-- Your task --
Every entry below is to be returned unchanged. Images are not part of the copy.
━━ Data shown
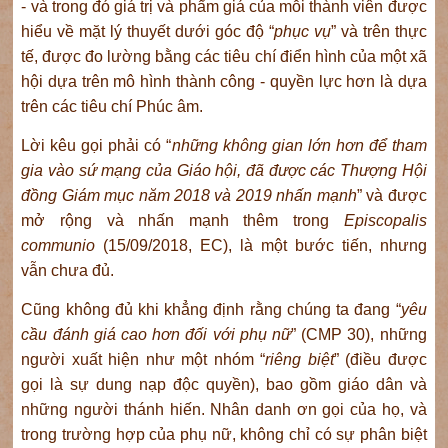
- và trong đó giá trị và phẩm giá của mỗi thành viên được
hiểu về mặt lý thuyết dưới góc độ “
phục vụ
” và trên thực
tế, được đo lường bằng các tiêu chí điển hình của một xã
hội dựa trên mô hình thành công - quyền lực hơn là dựa
trên các tiêu chí Phúc âm.
Lời kêu gọi phải có “
những không gian lớn hơn để tham
gia vào sứ mạng của Giáo hội, đã được các Thượng Hội
đồng Giám mục năm 2018 và 2019
nhấn mạnh
” và được
mở rộng và nhấn mạnh thêm trong
Episcopalis
communio
(15/09/2018, EC), là một bước tiến, nhưng
vẫn chưa đủ.
Cũng không đủ khi khẳng định rằng chúng ta đang “
yêu
cầu đánh giá cao hơn đối với phụ nữ
” (CMP 30), những
người xuất hiện như một nhóm “
riêng biệt
” (điều được
gọi là sự dung nạp độc quyền), bao gồm giáo dân và
những người thánh hiến. Nhân danh ơn gọi của họ, và
trong trường hợp của phụ nữ, không chỉ có sự phân biệt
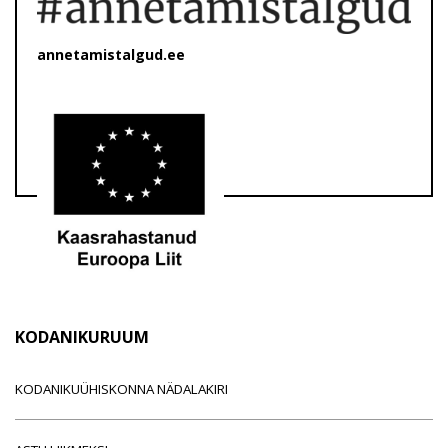
annetamistalgud.ee
KODANIKURUUM
KODANIKUÜHISKONNA NÄDALAKIRI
━━━━
-- Answer area --
- và trong đó giá trị và phẩm giá của mỗi thành viên được
hiểu về mặt lý thuyết dưới góc độ “
phục vụ
” và trên thực
tế, được đo lường bằng các tiêu chí điển hình của một xã
hội dựa trên mô hình thành công - quyền lực hơn là dựa
trên các tiêu chí Phúc âm.
Lời kêu gọi phải có “
những không gian lớn hơn để tham
gia vào sứ mạng của Giáo hội, đã được các Thượng Hội
đồng Giám mục năm 2018 và 2019
nhấn mạnh
” và được
mở rộng và nhấn mạnh thêm trong
Episcopalis
communio
(15/09/2018, EC), là một bước tiến, nhưng
vẫn chưa đủ.
Cũng không đủ khi khẳng định rằng chúng ta đang “
yêu
cầu đánh giá cao hơn đối với phụ nữ
” (CMP 30), những
người xuất hiện như một nhóm “
riêng biệt
” (điều được
gọi là sự dung nạp độc quyền), bao gồm giáo dân và
những người thánh hiến. Nhân danh ơn gọi của họ, và
trong trường hợp của phụ nữ, không chỉ có sự phân biệt
annetamistalgud.ee
KODANIKURUUM
KODANIKUÜHISKONNA NÄDALAKIRI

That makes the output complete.